One way to avoid this, is to use a Median-of-3 pivot. This will pick the pivot as the median of the first, middle, and last elements. It’s an okay deterministic strategy that avoids worst-case on sorted/reversed input.

def quicksort(arr: list[int]) -> list[int]:
    n = len(arr)
    if n < 2:
        return arr

    mid = n // 2
    candidates = [arr[0], arr[mid], arr[-1]]
    pivot = sorted(candidates)[1]
    pivot_idx = arr.index(pivot)

    rest = arr[:pivot_idx] + arr[pivot_idx + 1:]
    less = [i for i in rest if i <= pivot]
    greater = [i for i in rest if i > pivot]

    return quicksort(less) + [pivot] + quicksort(greater)

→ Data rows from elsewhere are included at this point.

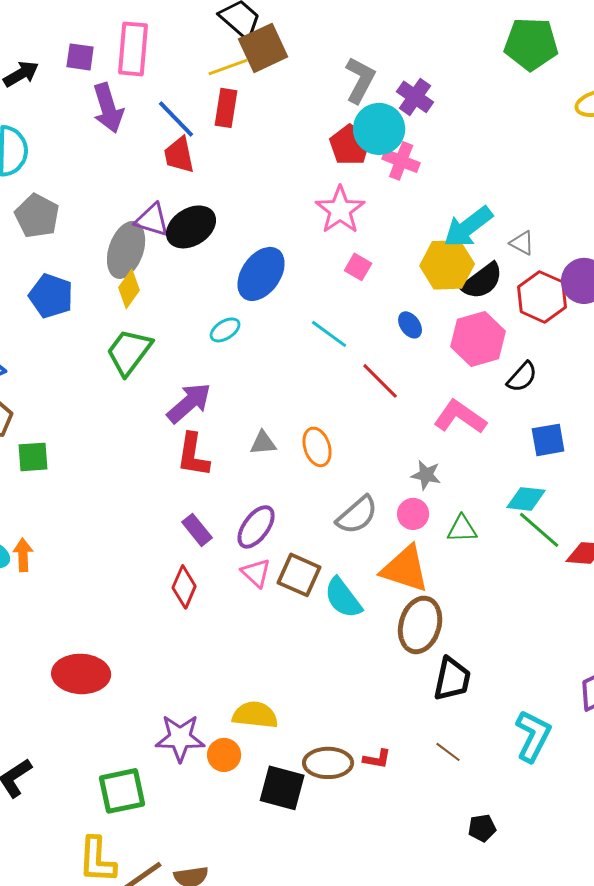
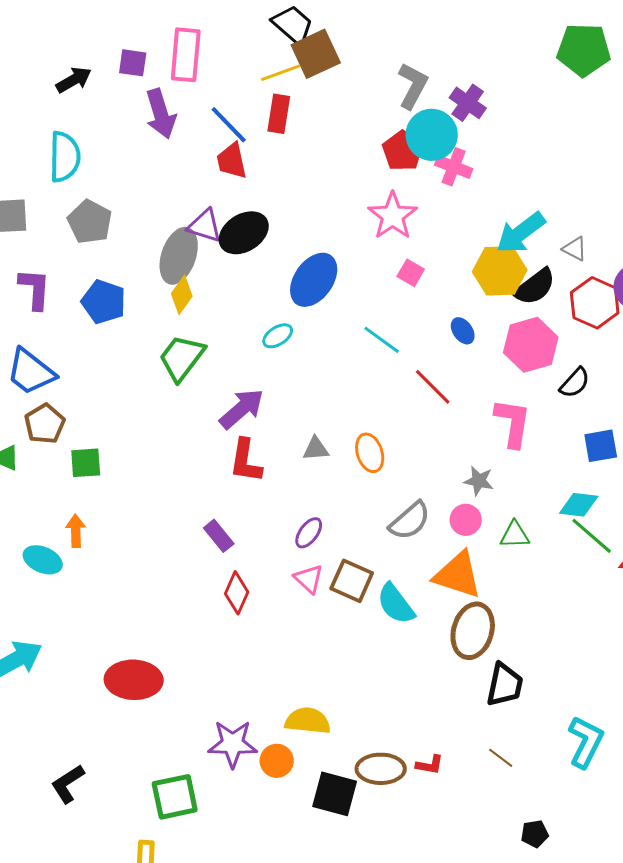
pink L-shape: (460, 417) -> (513, 423), turned 64
purple ellipse: (256, 527) -> (309, 533), size x0.7
purple rectangle: (197, 530) -> (219, 536), moved
orange arrow: (23, 555) -> (76, 531), moved

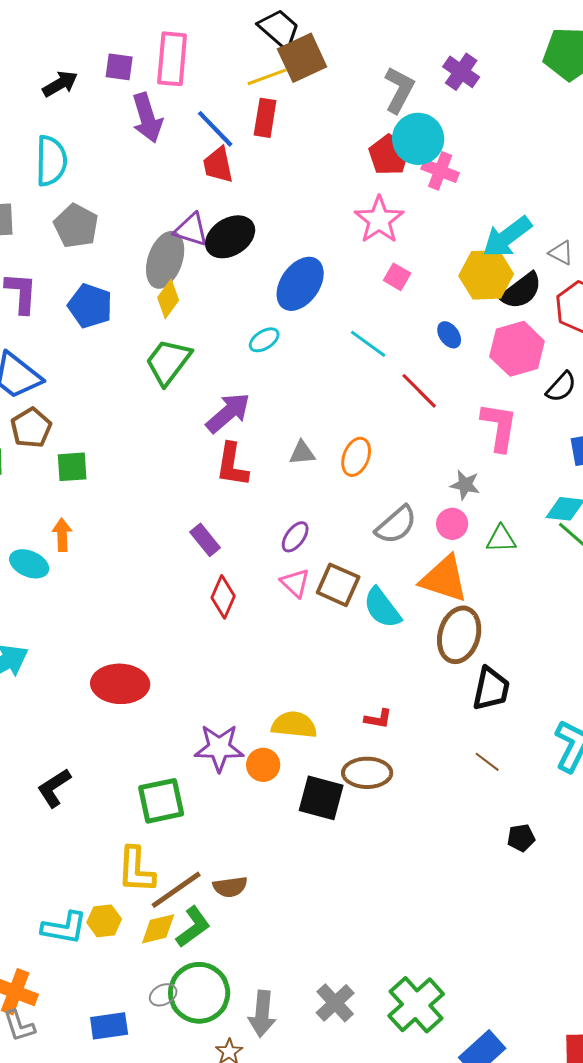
purple cross: (468, 103) -> (461, 72), moved
orange ellipse: (370, 453) -> (356, 457), turned 39
red L-shape: (430, 765) -> (378, 719), moved

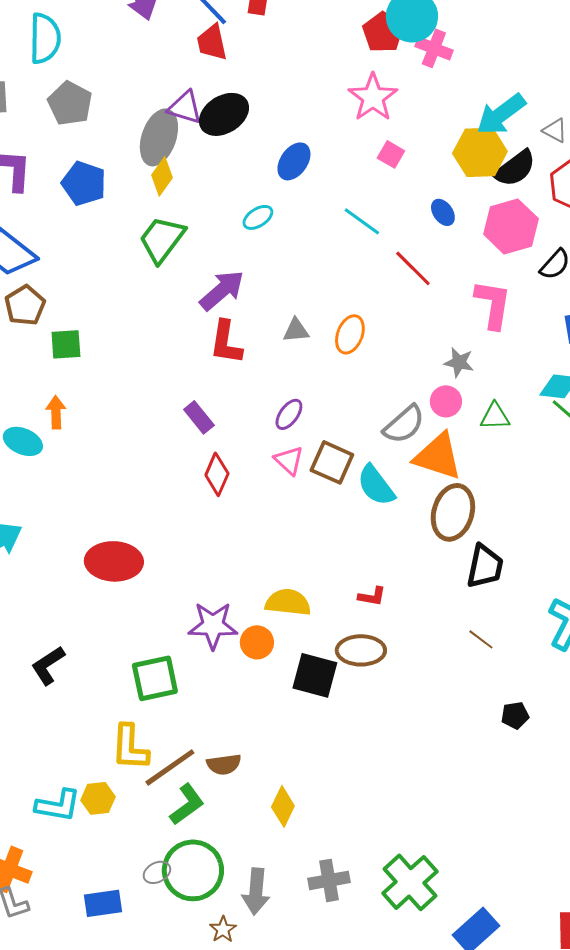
blue ellipse: (300, 284) -> (294, 161), size x0.7
gray semicircle: (396, 525) -> (404, 424), moved
yellow diamond: (158, 929) -> (283, 806), moved, turned -51
gray cross: (335, 1003) -> (329, 880), turned 33

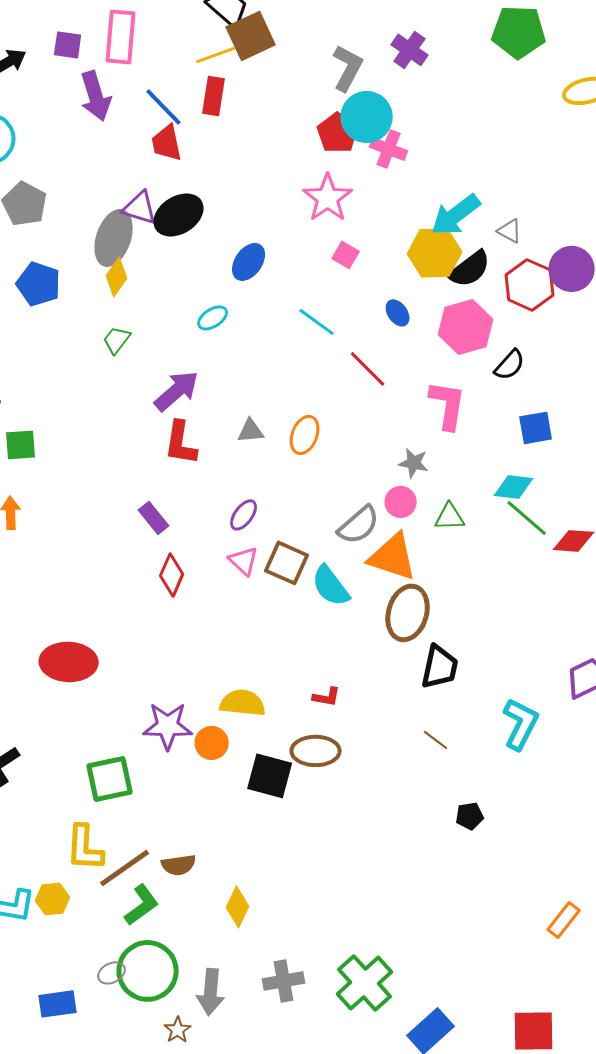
green trapezoid: (162, 239) -> (117, 340), size x0.6

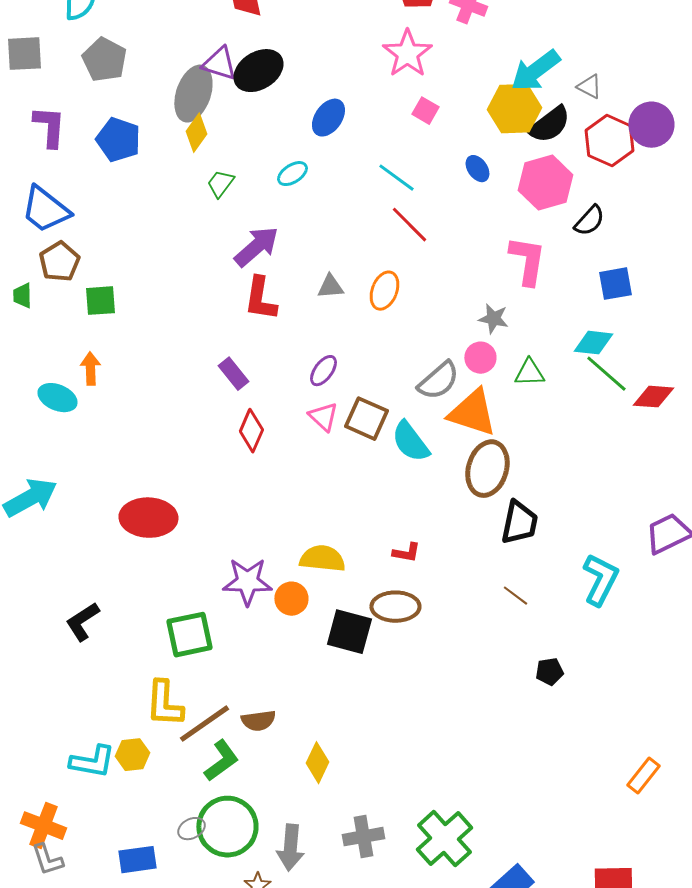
green trapezoid: (117, 340) -> (220, 184), moved
red line: (368, 369) -> (409, 225), moved

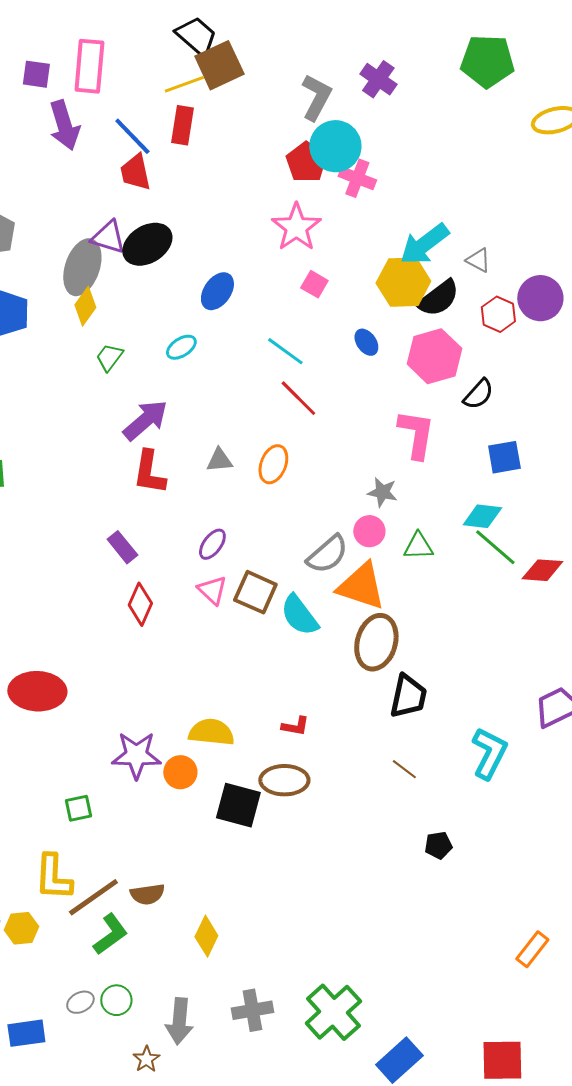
red hexagon: (609, 141) -> (498, 314), size x0.7
green square: (189, 635) -> (78, 808), size x0.6
green circle: (227, 827) -> (116, 1000), size x0.5

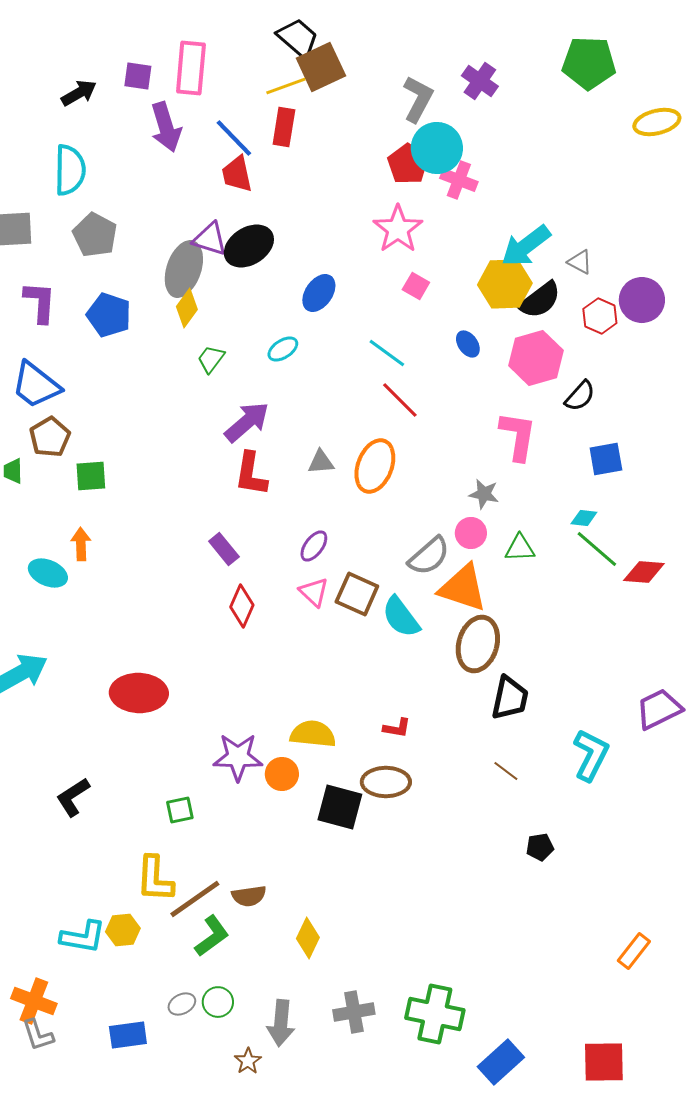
orange ellipse: (273, 464) -> (375, 466), size x1.4
cyan diamond: (482, 516) -> (584, 518), size x0.7
green cross: (333, 1012) -> (435, 1014), turned -36

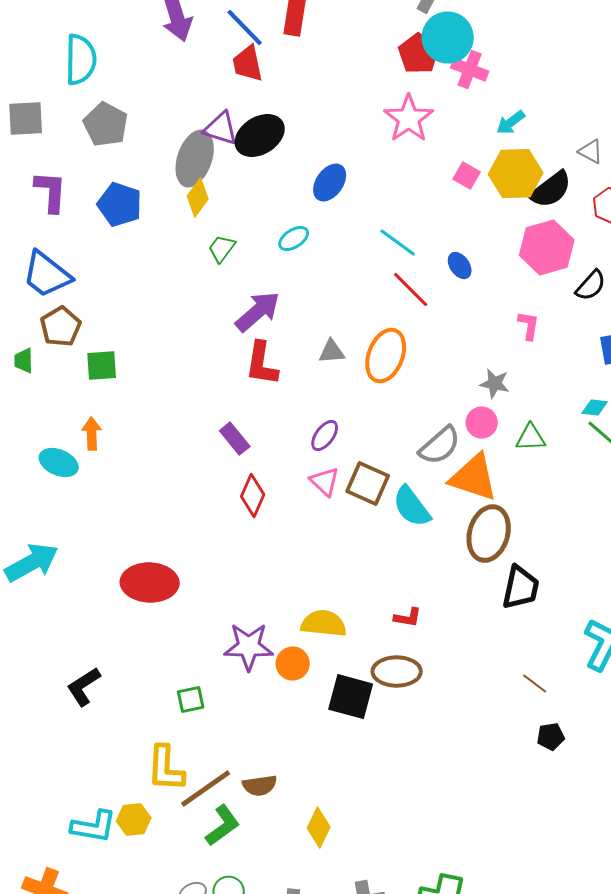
cyan arrow: (526, 246) -> (511, 123), moved, size x0.6
pink square: (416, 286) -> (467, 176), moved
blue ellipse: (468, 344) -> (460, 266), moved
pink L-shape: (518, 436) -> (529, 326), size x0.6
brown line: (506, 771) -> (535, 684), moved

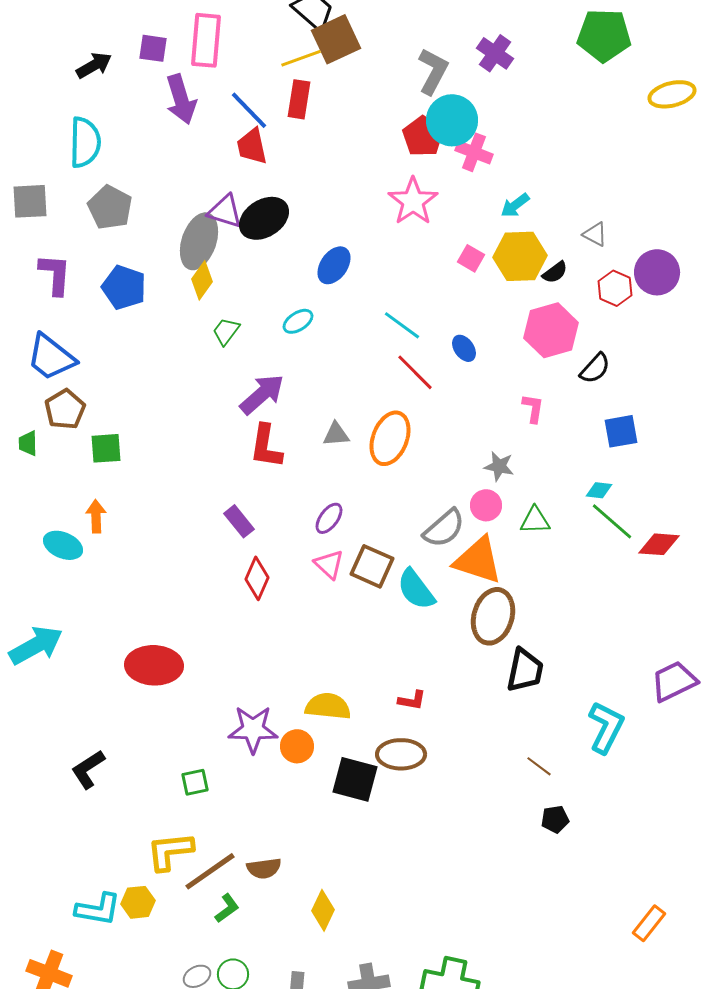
black semicircle: (551, 190) -> (555, 272), size x0.6
yellow L-shape: (166, 769) -> (170, 851), turned 81
green L-shape: (223, 826) -> (227, 908), size x0.7

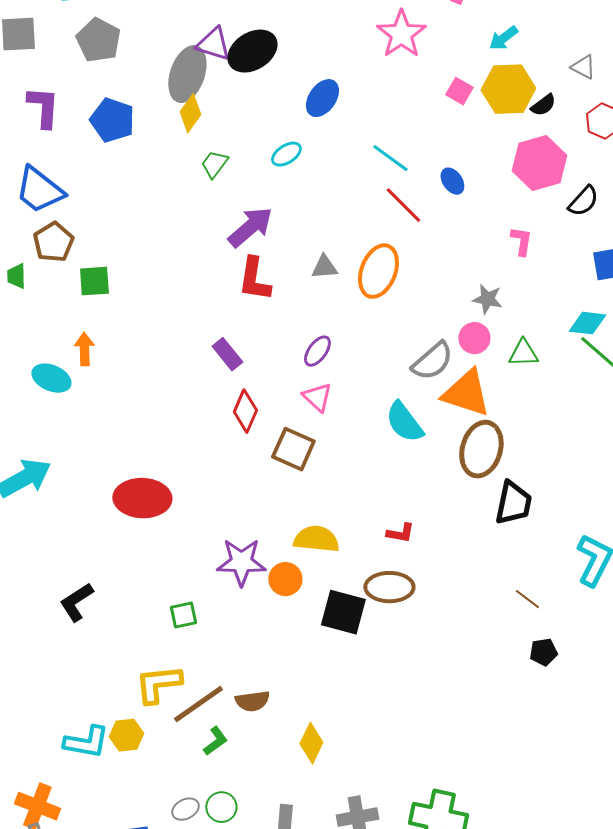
cyan diamond: (599, 490) -> (587, 323), size x1.4
brown square: (372, 566) -> (293, 449), moved

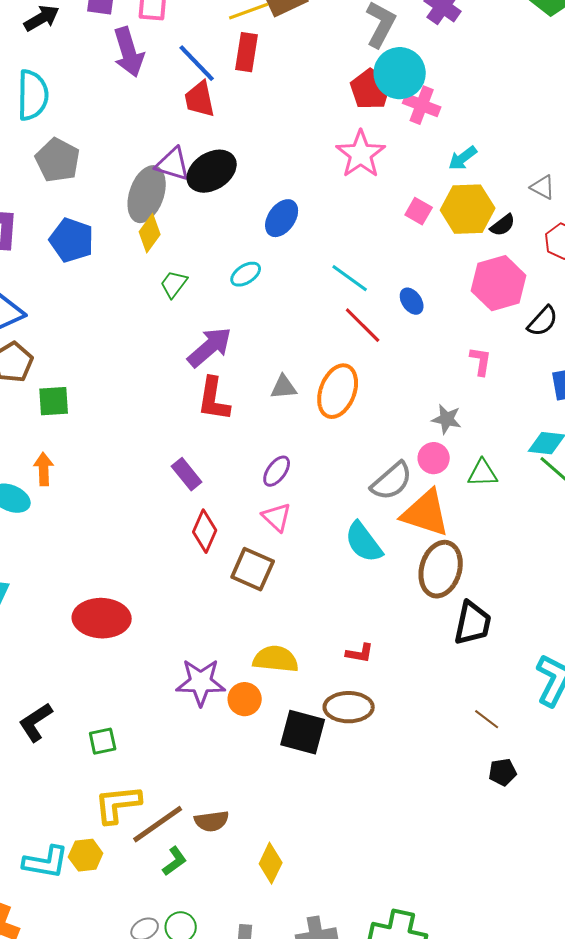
green square: (183, 615) -> (103, 741), moved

from helpers import benchmark

for size in [10, 100, 1000, 10000]:
    arr = list(range(size))
    benchmark(lambda a: quicksort(a), arr, size, number=10000, name="quicksort")

10 quicksort: 0.003253 ms
100 quicksort: 0.038333 ms
1000 quicksort: 0.442558 ms
10000 quicksort: 5.520427 ms

Voila. Now we were able to sort our sorted array :). How much difference does it make when comparing our quicksort using a simple pivot, and a Median-of-3 pivot against unsorted arrays?

from helpers import benchmark
import random

for size in [10, 100, 1000, 10000]:
    arr = list(range(size))
    random.shuffle(arr)
    benchmark(lambda a: quicksort(a), arr, size, number=10000, name="quicksort")

10 quicksort: 0.003748 ms
100 quicksort: 0.044259 ms
1000 quicksort: 0.606765 ms
10000 quicksort: 7.595240 ms

Based on that, we can see that quicksort is a lot faster in comparison to selection sort, once the number of elements in an array grows. With selection sort, it took ~930ms to sort an array of 10000 elements, while quicksort just took ~7ms.

But we can go faster and we will see that in later articles.